**Exercise instructions:**
Exactly reproduce the lines of the listing below from the one containing "Услуги в номерах" through the one containing "AYM’den emsal karar: Trans". Skip the images.

**Materials provided:**
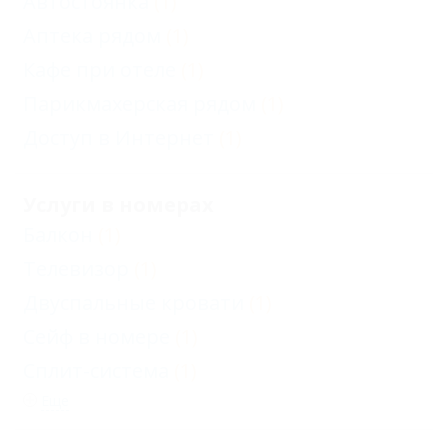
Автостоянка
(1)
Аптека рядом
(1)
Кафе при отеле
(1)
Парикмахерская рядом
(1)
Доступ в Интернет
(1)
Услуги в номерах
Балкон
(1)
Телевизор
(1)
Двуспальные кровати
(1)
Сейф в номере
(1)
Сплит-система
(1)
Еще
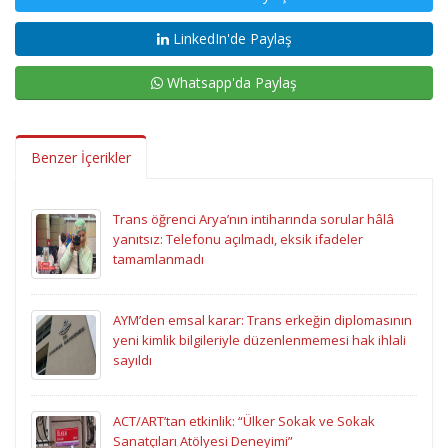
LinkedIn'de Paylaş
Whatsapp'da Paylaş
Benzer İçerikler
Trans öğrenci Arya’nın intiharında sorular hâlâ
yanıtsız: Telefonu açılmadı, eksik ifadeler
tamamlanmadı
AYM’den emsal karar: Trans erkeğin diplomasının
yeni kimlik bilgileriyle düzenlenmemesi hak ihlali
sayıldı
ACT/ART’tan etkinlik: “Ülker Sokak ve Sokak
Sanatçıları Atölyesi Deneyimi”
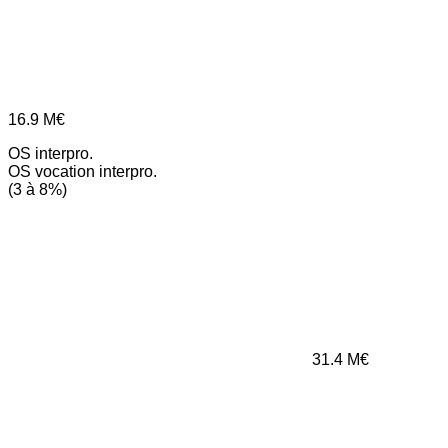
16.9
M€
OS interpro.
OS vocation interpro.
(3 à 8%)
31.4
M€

...

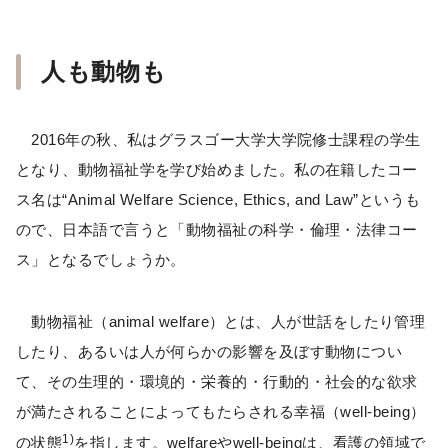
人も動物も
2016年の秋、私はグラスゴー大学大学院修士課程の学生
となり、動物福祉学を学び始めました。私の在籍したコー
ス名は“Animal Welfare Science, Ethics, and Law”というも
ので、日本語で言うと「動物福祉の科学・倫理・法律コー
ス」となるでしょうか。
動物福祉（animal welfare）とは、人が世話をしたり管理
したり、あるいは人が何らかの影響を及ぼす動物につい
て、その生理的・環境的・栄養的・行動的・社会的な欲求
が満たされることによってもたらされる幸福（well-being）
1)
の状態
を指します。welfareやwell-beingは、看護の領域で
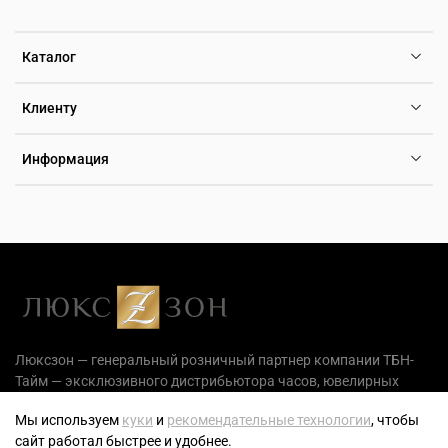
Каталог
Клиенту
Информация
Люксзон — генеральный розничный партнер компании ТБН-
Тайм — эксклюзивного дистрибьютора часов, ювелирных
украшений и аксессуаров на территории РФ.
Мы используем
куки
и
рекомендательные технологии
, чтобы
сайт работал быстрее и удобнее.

**Task answer:**
Услуги в номерах
Балкон
(1)
Телевизор
(1)
Двуспальные кровати
(1)
Сейф в номере
(1)
Сплит-система
(1)
Еще
LinkedIn'de Paylaş
Whatsapp'da Paylaş
Benzer İçerikler
Trans öğrenci Arya’nın intiharında sorular hâlâ
yanıtsız: Telefonu açılmadı, eksik ifadeler
tamamlanmadı
AYM’den emsal karar: Trans erkeğin diplomasının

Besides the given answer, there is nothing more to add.